## EXERCISE
Starting at the line that contains "Given the image: Mark left iliac artery.", set down each line exactly until the records end, keeping both ends and adding nothing.

#####

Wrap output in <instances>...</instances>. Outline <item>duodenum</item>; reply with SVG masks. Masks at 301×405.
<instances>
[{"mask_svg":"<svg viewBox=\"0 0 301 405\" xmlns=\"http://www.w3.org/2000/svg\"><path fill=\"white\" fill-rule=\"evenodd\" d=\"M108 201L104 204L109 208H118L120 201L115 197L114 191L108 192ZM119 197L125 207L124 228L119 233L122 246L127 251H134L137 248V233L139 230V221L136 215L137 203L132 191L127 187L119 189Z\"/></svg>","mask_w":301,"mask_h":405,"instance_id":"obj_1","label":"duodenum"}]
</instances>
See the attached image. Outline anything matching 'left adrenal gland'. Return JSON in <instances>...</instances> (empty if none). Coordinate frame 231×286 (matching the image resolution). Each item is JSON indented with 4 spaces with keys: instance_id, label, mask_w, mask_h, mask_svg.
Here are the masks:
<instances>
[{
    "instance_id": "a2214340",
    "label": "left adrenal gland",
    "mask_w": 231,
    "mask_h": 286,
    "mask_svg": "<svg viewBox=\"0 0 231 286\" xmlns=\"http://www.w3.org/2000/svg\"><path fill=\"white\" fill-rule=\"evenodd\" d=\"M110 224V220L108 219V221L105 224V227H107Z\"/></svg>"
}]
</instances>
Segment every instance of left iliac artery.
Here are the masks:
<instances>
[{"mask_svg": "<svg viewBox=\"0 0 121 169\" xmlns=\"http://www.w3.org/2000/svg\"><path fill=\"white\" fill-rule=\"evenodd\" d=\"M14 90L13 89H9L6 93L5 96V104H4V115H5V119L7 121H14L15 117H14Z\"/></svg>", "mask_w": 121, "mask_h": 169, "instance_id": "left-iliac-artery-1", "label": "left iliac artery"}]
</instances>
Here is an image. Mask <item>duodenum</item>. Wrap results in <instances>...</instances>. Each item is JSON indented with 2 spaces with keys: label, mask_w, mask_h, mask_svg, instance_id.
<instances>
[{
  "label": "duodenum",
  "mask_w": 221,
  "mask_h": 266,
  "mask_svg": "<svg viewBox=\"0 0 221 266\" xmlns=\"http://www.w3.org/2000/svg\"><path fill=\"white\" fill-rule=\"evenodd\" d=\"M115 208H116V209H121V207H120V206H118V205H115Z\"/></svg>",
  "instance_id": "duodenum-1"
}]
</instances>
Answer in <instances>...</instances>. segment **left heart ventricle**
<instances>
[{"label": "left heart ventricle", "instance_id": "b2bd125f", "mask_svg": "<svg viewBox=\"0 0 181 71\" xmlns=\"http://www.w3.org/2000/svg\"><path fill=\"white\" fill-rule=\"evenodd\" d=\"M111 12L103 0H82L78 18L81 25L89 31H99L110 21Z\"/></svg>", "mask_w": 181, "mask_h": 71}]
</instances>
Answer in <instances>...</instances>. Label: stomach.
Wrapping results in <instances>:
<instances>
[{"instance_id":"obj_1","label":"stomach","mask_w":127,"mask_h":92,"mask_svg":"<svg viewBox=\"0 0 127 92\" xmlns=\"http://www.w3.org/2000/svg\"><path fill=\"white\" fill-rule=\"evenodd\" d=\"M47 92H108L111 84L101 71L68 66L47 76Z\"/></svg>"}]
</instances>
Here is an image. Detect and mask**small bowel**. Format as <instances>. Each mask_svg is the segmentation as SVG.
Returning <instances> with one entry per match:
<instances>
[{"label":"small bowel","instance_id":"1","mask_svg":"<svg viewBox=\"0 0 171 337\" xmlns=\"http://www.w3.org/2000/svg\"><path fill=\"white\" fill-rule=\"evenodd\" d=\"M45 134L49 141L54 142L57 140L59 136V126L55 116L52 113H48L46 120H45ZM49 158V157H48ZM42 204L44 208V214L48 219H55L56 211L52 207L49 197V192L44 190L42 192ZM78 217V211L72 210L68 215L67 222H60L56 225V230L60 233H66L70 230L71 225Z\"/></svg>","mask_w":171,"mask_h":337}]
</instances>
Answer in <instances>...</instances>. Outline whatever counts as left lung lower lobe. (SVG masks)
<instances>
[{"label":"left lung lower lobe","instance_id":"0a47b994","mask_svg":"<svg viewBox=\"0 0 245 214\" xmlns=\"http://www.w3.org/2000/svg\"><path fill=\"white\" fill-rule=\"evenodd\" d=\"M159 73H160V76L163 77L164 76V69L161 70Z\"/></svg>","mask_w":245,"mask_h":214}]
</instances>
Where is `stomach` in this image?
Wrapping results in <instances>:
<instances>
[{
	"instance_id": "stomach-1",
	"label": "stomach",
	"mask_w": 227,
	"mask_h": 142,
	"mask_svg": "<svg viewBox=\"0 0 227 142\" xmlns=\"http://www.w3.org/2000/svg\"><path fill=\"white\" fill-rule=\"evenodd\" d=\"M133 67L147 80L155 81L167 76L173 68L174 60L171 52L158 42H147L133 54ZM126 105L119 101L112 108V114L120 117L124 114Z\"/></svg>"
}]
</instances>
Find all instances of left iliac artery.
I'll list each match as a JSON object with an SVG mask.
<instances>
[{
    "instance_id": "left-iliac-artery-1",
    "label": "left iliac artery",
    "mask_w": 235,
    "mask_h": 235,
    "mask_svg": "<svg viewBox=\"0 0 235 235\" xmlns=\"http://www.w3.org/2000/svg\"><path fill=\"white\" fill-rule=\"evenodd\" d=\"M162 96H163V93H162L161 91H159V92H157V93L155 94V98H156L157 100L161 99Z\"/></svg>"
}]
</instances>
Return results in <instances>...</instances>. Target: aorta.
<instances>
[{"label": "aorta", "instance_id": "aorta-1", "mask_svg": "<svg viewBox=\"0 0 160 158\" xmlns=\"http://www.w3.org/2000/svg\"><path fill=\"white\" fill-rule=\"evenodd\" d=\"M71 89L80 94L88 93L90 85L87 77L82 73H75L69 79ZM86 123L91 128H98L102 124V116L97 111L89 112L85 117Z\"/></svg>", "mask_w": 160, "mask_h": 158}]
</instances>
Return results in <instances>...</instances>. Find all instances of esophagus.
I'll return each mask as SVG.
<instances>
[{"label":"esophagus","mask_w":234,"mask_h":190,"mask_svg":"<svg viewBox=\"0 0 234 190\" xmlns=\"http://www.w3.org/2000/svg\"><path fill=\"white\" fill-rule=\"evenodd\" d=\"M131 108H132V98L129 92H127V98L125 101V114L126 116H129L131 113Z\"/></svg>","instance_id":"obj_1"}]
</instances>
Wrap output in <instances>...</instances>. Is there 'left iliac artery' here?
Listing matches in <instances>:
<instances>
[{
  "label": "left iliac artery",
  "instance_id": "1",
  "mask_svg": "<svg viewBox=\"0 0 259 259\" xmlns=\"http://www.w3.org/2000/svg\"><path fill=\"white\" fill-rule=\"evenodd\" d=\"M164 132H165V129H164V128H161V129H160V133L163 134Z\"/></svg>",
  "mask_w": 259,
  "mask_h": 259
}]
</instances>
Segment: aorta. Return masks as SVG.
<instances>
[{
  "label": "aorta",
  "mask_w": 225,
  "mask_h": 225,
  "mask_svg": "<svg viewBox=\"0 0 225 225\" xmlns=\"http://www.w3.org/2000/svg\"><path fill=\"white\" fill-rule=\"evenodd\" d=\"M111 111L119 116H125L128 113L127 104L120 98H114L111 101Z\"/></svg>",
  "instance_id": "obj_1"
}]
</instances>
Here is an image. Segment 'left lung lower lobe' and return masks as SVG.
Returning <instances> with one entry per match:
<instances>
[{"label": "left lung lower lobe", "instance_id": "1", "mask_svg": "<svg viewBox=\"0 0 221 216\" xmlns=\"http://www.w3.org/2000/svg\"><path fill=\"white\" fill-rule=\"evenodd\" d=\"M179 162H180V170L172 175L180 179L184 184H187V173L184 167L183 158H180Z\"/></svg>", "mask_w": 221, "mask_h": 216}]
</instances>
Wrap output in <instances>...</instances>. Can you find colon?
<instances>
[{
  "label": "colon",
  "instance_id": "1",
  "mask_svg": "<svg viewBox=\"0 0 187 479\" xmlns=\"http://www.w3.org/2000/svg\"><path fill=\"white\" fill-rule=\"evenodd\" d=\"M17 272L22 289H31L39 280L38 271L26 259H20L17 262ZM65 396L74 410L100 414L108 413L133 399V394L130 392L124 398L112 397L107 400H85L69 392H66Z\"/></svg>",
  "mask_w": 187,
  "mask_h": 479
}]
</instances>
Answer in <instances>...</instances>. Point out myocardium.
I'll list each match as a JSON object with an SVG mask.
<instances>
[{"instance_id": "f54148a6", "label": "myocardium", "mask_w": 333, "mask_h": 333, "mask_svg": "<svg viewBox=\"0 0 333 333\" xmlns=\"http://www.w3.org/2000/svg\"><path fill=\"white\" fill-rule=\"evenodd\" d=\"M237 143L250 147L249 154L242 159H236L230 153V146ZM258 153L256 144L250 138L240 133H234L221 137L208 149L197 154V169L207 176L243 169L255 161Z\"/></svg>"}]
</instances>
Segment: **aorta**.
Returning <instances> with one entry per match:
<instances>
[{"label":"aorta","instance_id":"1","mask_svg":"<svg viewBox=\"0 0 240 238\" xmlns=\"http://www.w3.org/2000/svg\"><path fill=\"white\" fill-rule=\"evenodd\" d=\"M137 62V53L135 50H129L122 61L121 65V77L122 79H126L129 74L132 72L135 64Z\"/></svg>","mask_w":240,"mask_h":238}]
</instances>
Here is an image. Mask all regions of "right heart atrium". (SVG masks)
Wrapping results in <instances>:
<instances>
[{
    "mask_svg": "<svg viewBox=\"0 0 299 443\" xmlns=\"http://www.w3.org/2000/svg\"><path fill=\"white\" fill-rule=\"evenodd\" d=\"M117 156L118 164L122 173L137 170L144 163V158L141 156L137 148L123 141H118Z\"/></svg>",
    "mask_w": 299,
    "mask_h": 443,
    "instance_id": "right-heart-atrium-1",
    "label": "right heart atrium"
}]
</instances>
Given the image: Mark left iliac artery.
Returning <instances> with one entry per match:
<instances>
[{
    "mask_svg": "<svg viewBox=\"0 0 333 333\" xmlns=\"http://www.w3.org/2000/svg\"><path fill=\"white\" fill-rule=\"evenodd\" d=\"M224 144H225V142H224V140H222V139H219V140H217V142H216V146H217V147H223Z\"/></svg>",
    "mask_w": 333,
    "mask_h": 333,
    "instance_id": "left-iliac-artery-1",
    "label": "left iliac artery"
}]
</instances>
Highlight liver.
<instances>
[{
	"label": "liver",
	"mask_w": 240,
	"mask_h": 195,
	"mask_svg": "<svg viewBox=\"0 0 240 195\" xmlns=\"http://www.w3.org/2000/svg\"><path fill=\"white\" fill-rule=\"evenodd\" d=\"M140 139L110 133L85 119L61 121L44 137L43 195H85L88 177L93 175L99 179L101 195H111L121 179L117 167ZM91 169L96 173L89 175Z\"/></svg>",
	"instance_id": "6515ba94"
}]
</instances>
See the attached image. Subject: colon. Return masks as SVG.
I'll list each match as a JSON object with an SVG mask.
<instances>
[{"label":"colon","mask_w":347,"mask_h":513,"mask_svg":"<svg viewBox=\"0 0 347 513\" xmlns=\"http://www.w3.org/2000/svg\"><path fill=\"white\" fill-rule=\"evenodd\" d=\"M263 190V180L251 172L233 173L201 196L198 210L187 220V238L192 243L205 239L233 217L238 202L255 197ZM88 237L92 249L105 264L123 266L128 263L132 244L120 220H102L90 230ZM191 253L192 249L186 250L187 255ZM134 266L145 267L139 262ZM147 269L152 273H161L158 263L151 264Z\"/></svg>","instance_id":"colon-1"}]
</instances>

#####

## SOLUTION FOR THIS TASK
Given the image: Mark left iliac artery.
Returning <instances> with one entry per match:
<instances>
[{
    "mask_svg": "<svg viewBox=\"0 0 333 333\" xmlns=\"http://www.w3.org/2000/svg\"><path fill=\"white\" fill-rule=\"evenodd\" d=\"M224 144H225V142H224V140H222V139H219V140H217V142H216V146H217V147H223Z\"/></svg>",
    "mask_w": 333,
    "mask_h": 333,
    "instance_id": "left-iliac-artery-1",
    "label": "left iliac artery"
}]
</instances>
Highlight liver.
<instances>
[{
	"label": "liver",
	"mask_w": 240,
	"mask_h": 195,
	"mask_svg": "<svg viewBox=\"0 0 240 195\" xmlns=\"http://www.w3.org/2000/svg\"><path fill=\"white\" fill-rule=\"evenodd\" d=\"M140 139L110 133L85 119L61 121L44 137L43 195H85L88 177L93 175L99 179L101 195H111L121 179L117 167ZM91 169L96 173L89 175Z\"/></svg>",
	"instance_id": "6515ba94"
}]
</instances>
See the attached image. Subject: colon. Return masks as SVG.
I'll list each match as a JSON object with an SVG mask.
<instances>
[{"label":"colon","mask_w":347,"mask_h":513,"mask_svg":"<svg viewBox=\"0 0 347 513\" xmlns=\"http://www.w3.org/2000/svg\"><path fill=\"white\" fill-rule=\"evenodd\" d=\"M263 190V180L251 172L233 173L201 196L198 210L187 220V238L192 243L205 239L233 217L238 202L255 197ZM88 237L92 249L105 264L123 266L128 263L132 244L120 220H102L90 230ZM191 253L192 249L186 250L187 255ZM134 266L145 267L139 262ZM147 269L152 273H161L158 263L151 264Z\"/></svg>","instance_id":"colon-1"}]
</instances>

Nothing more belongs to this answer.